Join the latest e-discussion on inequalities in urban areas
Date : 04 January 2013
The e-discussion on inequalities and urban areas begins on 4 January and will continue for three weeks. The discussion is led by organizations committed to finding solutions for the urban poor: the International Institute for Environment and Development (IIED), Slum Dwellers International, UN HABITAT and UNICEF. The discussion will aim to gather views from a broad range of stakeholders on how to address Inequalities in Urban Areas in the Post-2015 Development Agenda.
This is the eighth of the UN Development Group Global Thematic Consultations on Inequalities, jointly convened by UN Women and UNICEF. The online platform for the e-discussion on addressing inequalities was launched at the beginning of October with the first discussion focusing on gender inequality, followed by a discussion on gender-based violence on 17 October. The website http://www.worldwewant2015.org/inequalities is open to the public, following a simple registration process.
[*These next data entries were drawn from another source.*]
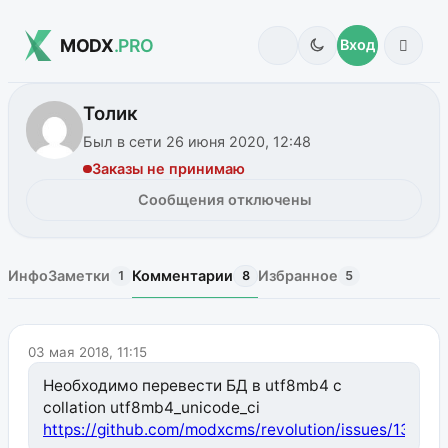
MODX
.PRO
Вход
Толик
Был в сети 26 июня 2020, 12:48
Заказы не принимаю
Сообщения отключены
Инфо
Заметки
Комментарии
Избранное
1
8
5
03 мая 2018, 11:15
Необходимо перевести БД в utf8mb4 с
collation utf8mb4_unicode_ci
https://github.com/modxcms/revolution/issues/13777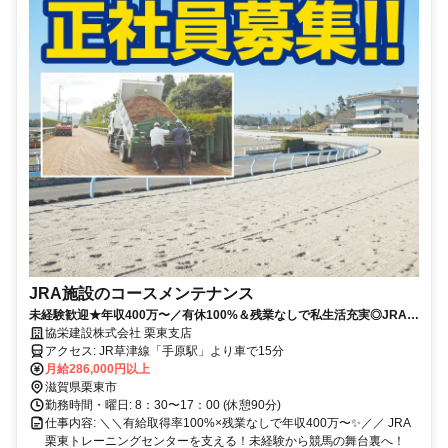
JRA施設のコースメンテナンス
未経験歓迎★年収400万〜／有休100%＆残業なしで私生活充実◎JRA施
設を支える抜群の待遇♪
協栄建設株式会社 栗東支店
アクセス: JR草津線「手原駅」より車で15分
月給286,000円以上
滋賀県栗東市
勤務時間・曜日: 8：30〜17：00 (休憩90分)
仕事内容: ＼＼有給取得率100%×残業なしで年収400万〜✨／／ JRA
栗東トレーニングセンターを支える！未経験から競馬の舞台裏へ！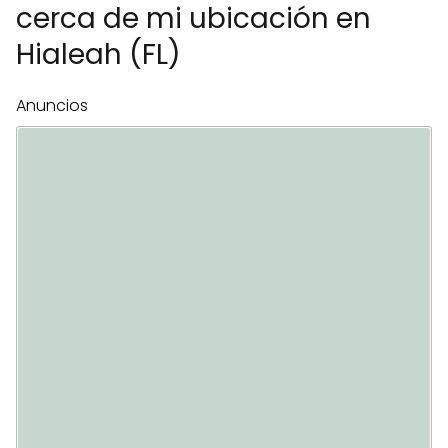
cerca de mi ubicación en
Hialeah (FL)
Anuncios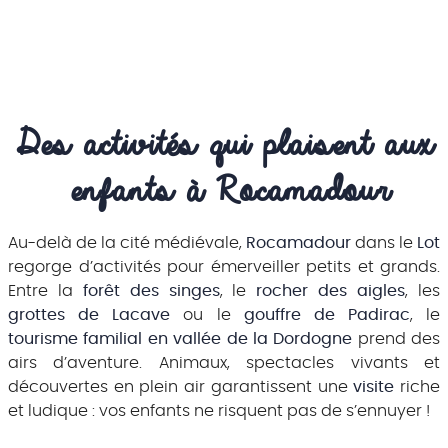
Des activités qui plaisent aux 
enfants à Rocamadour
Au-delà de la cité médiévale,
Rocamadour
dans le
Lot
regorge d’activités pour émerveiller petits et grands.
Entre la
forêt des singes
, le
rocher des aigles
, les
grottes de Lacave
ou le
gouffre de Padirac
, le
tourisme familial en vallée de la Dordogne
prend des
airs d’aventure. Animaux, spectacles vivants et
découvertes en plein air garantissent une
visite
riche
et ludique : vos enfants ne risquent pas de s’ennuyer !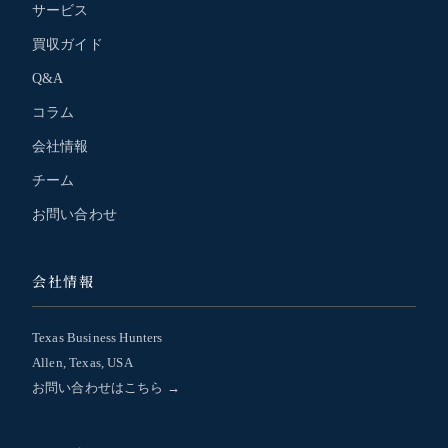
サービス
買収ガイド
Q&A
コラム
会社情報
チーム
お問い合わせ
会社情報
Texas Business Hunters
Allen, Texas, USA
お問い合わせはこちら →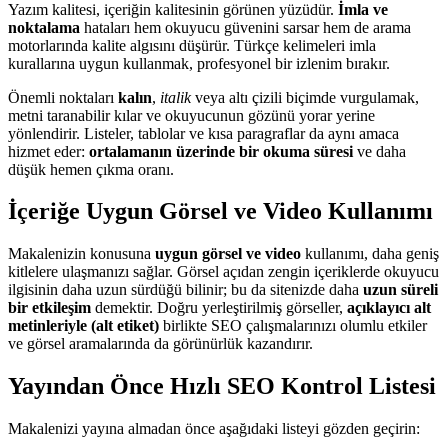
Yazım kalitesi, içeriğin kalitesinin görünen yüzüdür.
İmla ve
noktalama
hataları hem okuyucu güvenini sarsar hem de arama
motorlarında kalite algısını düşürür. Türkçe kelimeleri imla
kurallarına uygun kullanmak, profesyonel bir izlenim bırakır.
Önemli noktaları
kalın
,
italik
veya altı çizili biçimde vurgulamak,
metni taranabilir kılar ve okuyucunun gözünü yorar yerine
yönlendirir. Listeler, tablolar ve kısa paragraflar da aynı amaca
hizmet eder:
ortalamanın üzerinde bir okuma süresi
ve daha
düşük hemen çıkma oranı.
İçeriğe Uygun Görsel ve Video Kullanımı
Makalenizin konusuna
uygun görsel ve video
kullanımı, daha geniş
kitlelere ulaşmanızı sağlar. Görsel açıdan zengin içeriklerde okuyucu
ilgisinin daha uzun sürdüğü bilinir; bu da sitenizde daha
uzun süreli
bir etkileşim
demektir. Doğru yerleştirilmiş görseller,
açıklayıcı alt
metinleriyle (alt etiket)
birlikte SEO çalışmalarınızı olumlu etkiler
ve görsel aramalarında da görünürlük kazandırır.
Yayından Önce Hızlı SEO Kontrol Listesi
Makalenizi yayına almadan önce aşağıdaki listeyi gözden geçirin: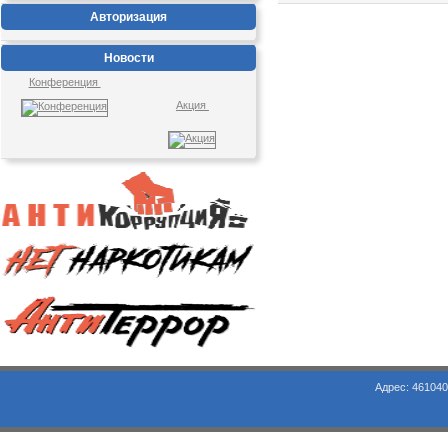
Авторизация
Новости
Конференция
Акция
Адрес: 461040, Оренбургская обл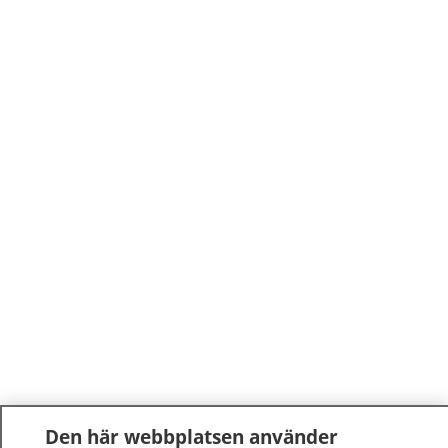
Den här webbplatsen använder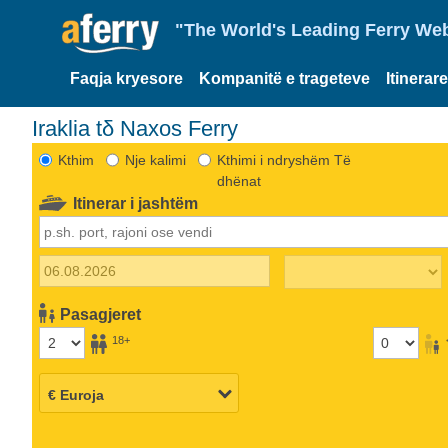
"The World's Leading Ferry Web
Faqja kryesore
Kompanitë e trageteve
Itinerar
Iraklia tδ Naxos Ferry
Kthim
Nje kalimi
Kthimi i ndryshëm Të
dhënat
Itinerar i jashtëm
Pasagjeret
18+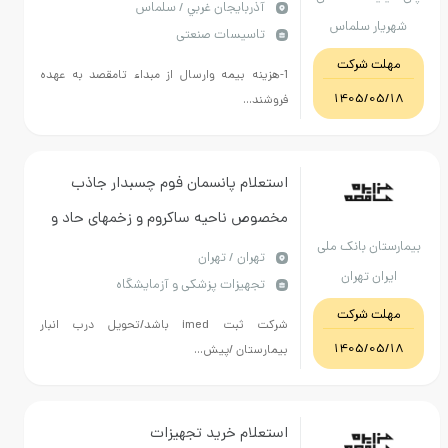
آذربايجان غربي / سلماس
ر سلماس
تاسیسات صنعتی
 شرکت
1-هزینه بیمه وارسال از مبداء تامقصد به عهده
1405/
فروشند...
استعلام پانسمان فوم چسبدار جاذب
مخصوص ناحیه ساکروم و زخمهای حاد و
ن بانک ملی
مزمن دیابتی تعدا 265 عدد مشخصات
تهران / تهران
 تهران
تجهیزات پزشکی و آزمایشگاه
شرح در پیوست تعداد 580 عدد
 شرکت
شرکت ثبت imed باشد/تحویل درب انبار
1405/
بیمارستان /پیش...
استعلام خرید تجهیزات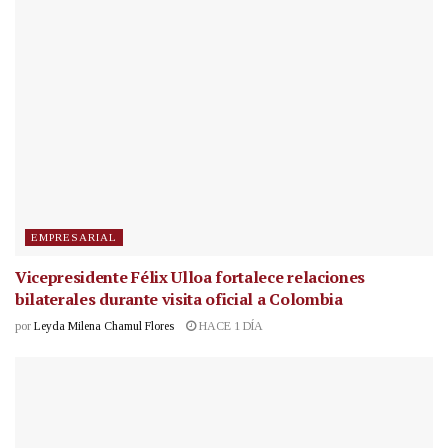
EMPRESARIAL
Vicepresidente Félix Ulloa fortalece relaciones
bilaterales durante visita oficial a Colombia
por
Leyda Milena Chamul Flores
HACE 1 DÍA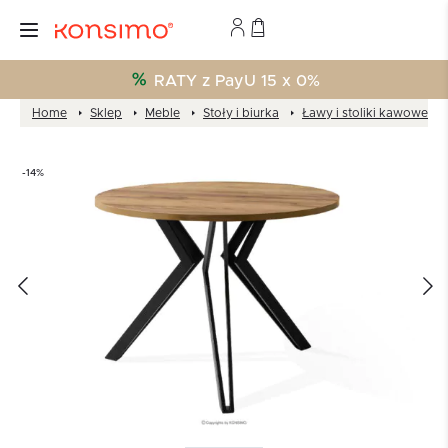
RATY z PayU 15 x 0%
Home
Sklep
Meble
Stoły i biurka
Ławy i stoliki kawowe
-14%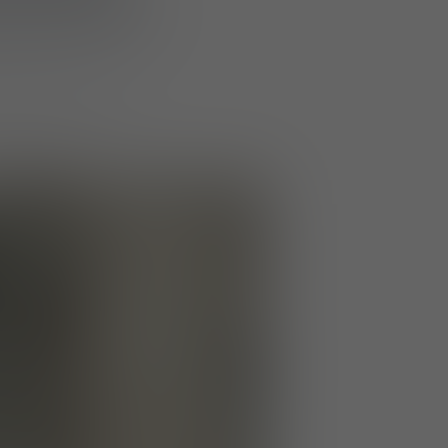
és de protections
ationnels en y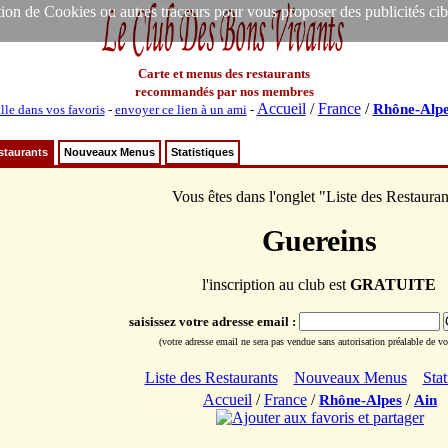
ion de Cookies ou autres traceurs pour vous proposer des publicités ciblée
Carte et menus des restaurants
recommandés par nos membres
Accueil
/
France
/
Rhône-Alpe
lle dans vos favoris
-
envoyer ce lien à un ami
-
staurants
Nouveaux Menus
Statistiques
Vous êtes dans l'onglet "Liste des Restauran
Guereins
l'inscription au club est
GRATUITE
saisissez votre adresse email :
(votre adresse email ne sera pas vendue sans autorisation préalable de vot
Liste des Restaurants
Nouveaux Menus
Stat
Accueil
/
France
/
/
Rhône-Alpes
Ain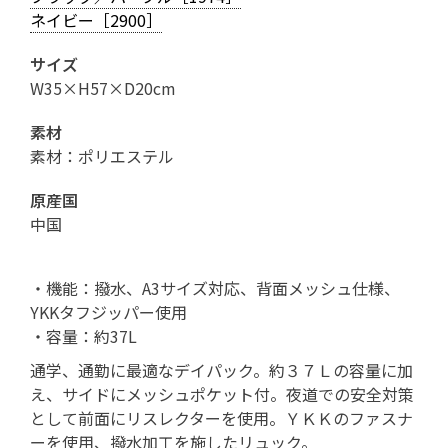
ネイビー［2900］
サイズ
W35×H57×D20cm
素材
素材：ポリエステル
原産国
中国
・機能：撥水、A3サイズ対応、背面メッシュ仕様、
YKKタフジッパー使用
・容量：約37L
通学、通勤に最適なデイパック。約３７Ｌの容量に加
え、サイドにメッシュポケット付。夜道での安全対策
として前面にリスレクターを使用。ＹＫＫのファスナ
ーを使用、撥水加工を施したリュック。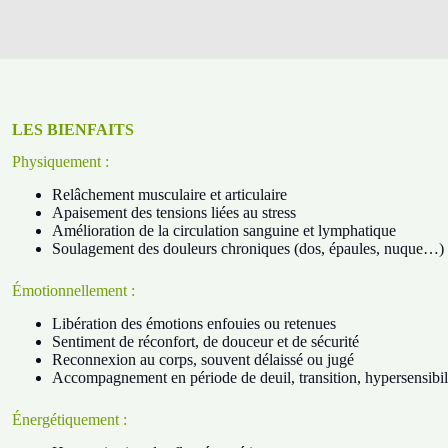
LES BIENFAITS
Physiquement :
Relâchement musculaire et articulaire
Apaisement des tensions liées au stress
Amélioration de la circulation sanguine et lymphatique
Soulagement des douleurs chroniques (dos, épaules, nuque…)
Émotionnellement :
Libération des émotions enfouies ou retenues
Sentiment de réconfort, de douceur et de sécurité
Reconnexion au corps, souvent délaissé ou jugé
Accompagnement en période de deuil, transition, hypersensibil
Énergétiquement :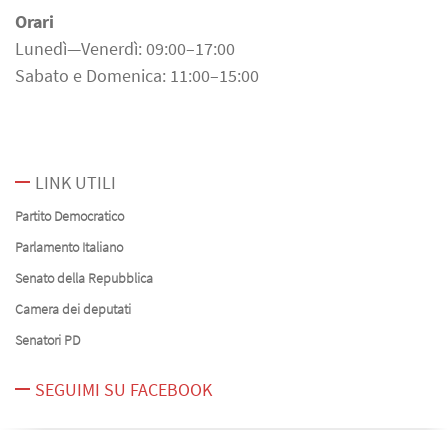
Orari
Lunedì—Venerdì: 09:00–17:00
Sabato e Domenica: 11:00–15:00
LINK UTILI
Partito Democratico
Parlamento Italiano
Senato della Repubblica
Camera dei deputati
Senatori PD
SEGUIMI SU FACEBOOK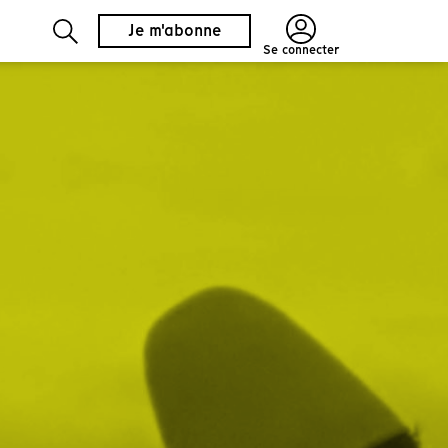
Je m'abonne
Se connecter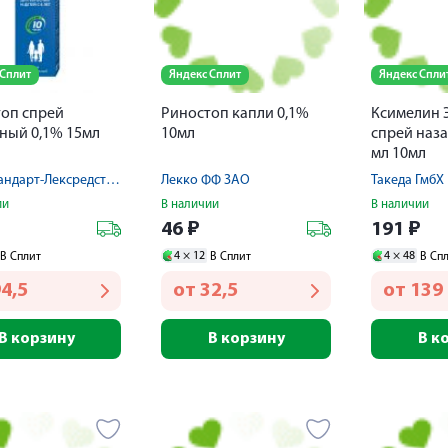
 Сплит
Яндекс Сплит
Яндекс Спли
оп спрей
Риностоп капли 0,1%
Ксимелин 
ный 0,1% 15мл
10мл
спрей наза
мл 10мл
Фармстандарт-Лексредства ОАО
Лекко ФФ ЗАО
Такеда ГмбХ
ии
В наличии
В наличии
₽
46
₽
191
₽
4 ×
12
4 ×
48
В Сплит
В Сплит
В Сп
4,5
от
32,5
от
139
В корзину
В корзину
В к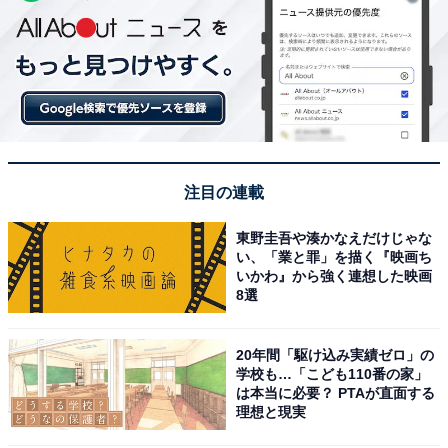
注目の連載
東野圭吾や湊かなえだけじゃな
い、「業と罪」を描く『映画ち
いかわ』から強く連想した映画
8選
20年間「駆け込み実績ゼロ」の
学校も…「こども110番の家」
は本当に必要？ PTAが直面する
理想と現実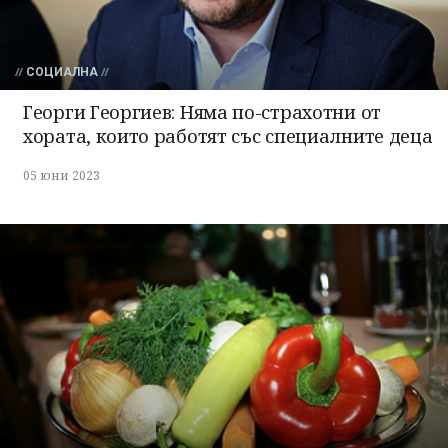
СОЦИАЛНА
Георги Георгиев: Няма по-страхотни от
хората, които работят със специалните деца
05 юни 2023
The e-discussions are a series of time-bound, co-moderated dialogues designed to seek the views of a broad range of stakeholders including governments, UN and other development agencies, civil society, philanthropic organizations, the private sector, and most importantly, the general public.
UN Women aims to bring together a wide range of views and voices on a variety of topics related to inequalities to review progress on the Millennium Development Goals and discuss the options for reflecting and addressing inequalities in the post-2015 development framework.
These e-discussions are meant to stimulate a “global conversation on the various forms of inequalities, identify policy options and responses and look at how these might be deployed in the context of the post-2015 development agenda and look in-depth at the structure, content and implications of major forms of inequalities, as barriers to development and social justice.
The recommendations emerging from the e-discussions, and other discussions on gender within and outside the inequalities track, will be part of a synthesis report that will be presented to a high-level meeting in Denmark in February 2013 on Inequalities. The report will also be provided to the High-level Panel on the Post-2015 Development Agenda appointed by the UN Secretary-General.